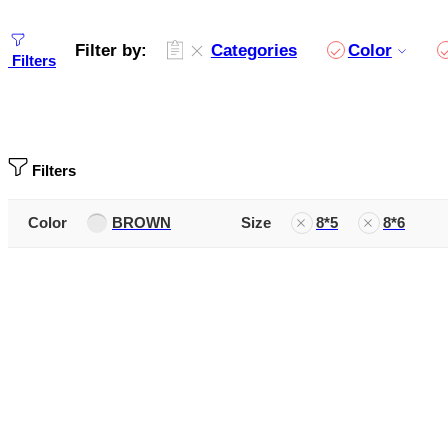
Filter by:
Categories
Color
Filters
Filters
Color
BROWN
Size
8*5
8*6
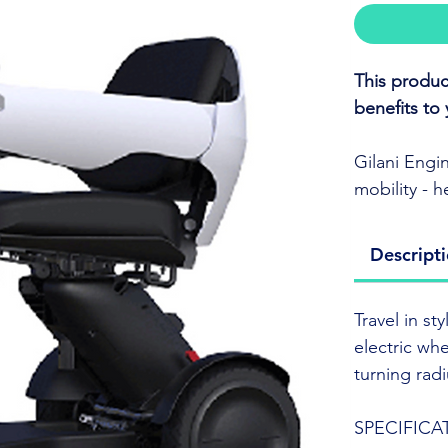
This produc
benefits to 
Gilani Engi
mobility - 
independenc
Descript
Travel in s
electric wh
Travel in s
turning rad
electric wh
turning rad
For more inf
an internat
SPECIFICA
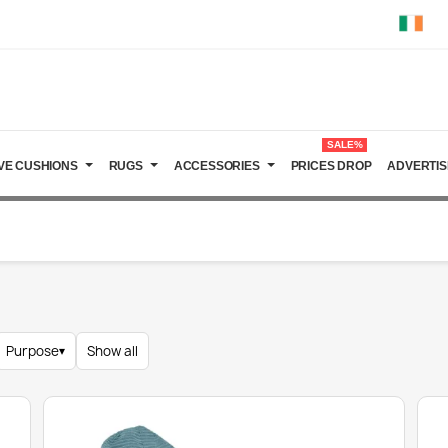
SALE%
VE CUSHIONS
RUGS
ACCESSORIES
PRICES DROP
ADVERTIS
Purpose
▾
Show all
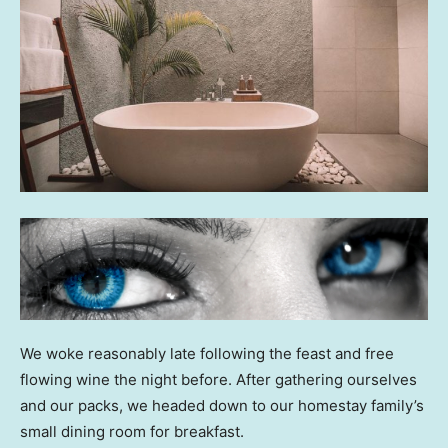
We woke reasonably late following the feast and free
flowing wine the night before. After gathering ourselves
and our packs, we headed down to our homestay family’s
small dining room for breakfast.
──────────
**What the task asks:** Could you set down every entry above exactly as it stands, with no images?

**Answer section:**
Filter by:
Categories
Color
Filters
Filters
Color
BROWN
Size
8*5
8*6
This produc
benefits to 
Gilani Engi
mobility - 
independenc
Descript
Travel in s
electric wh
Travel in s
turning rad
electric wh
turning rad
For more inf
an internat
SPECIFICA
SALE%
VE CUSHIONS
RUGS
ACCESSORIES
PRICES DROP
ADVERTIS
Purpose
▾
Show all
We woke reasonably late following the feast and free
flowing wine the night before. After gathering ourselves
and our packs, we headed down to our homestay family’s
small dining room for breakfast.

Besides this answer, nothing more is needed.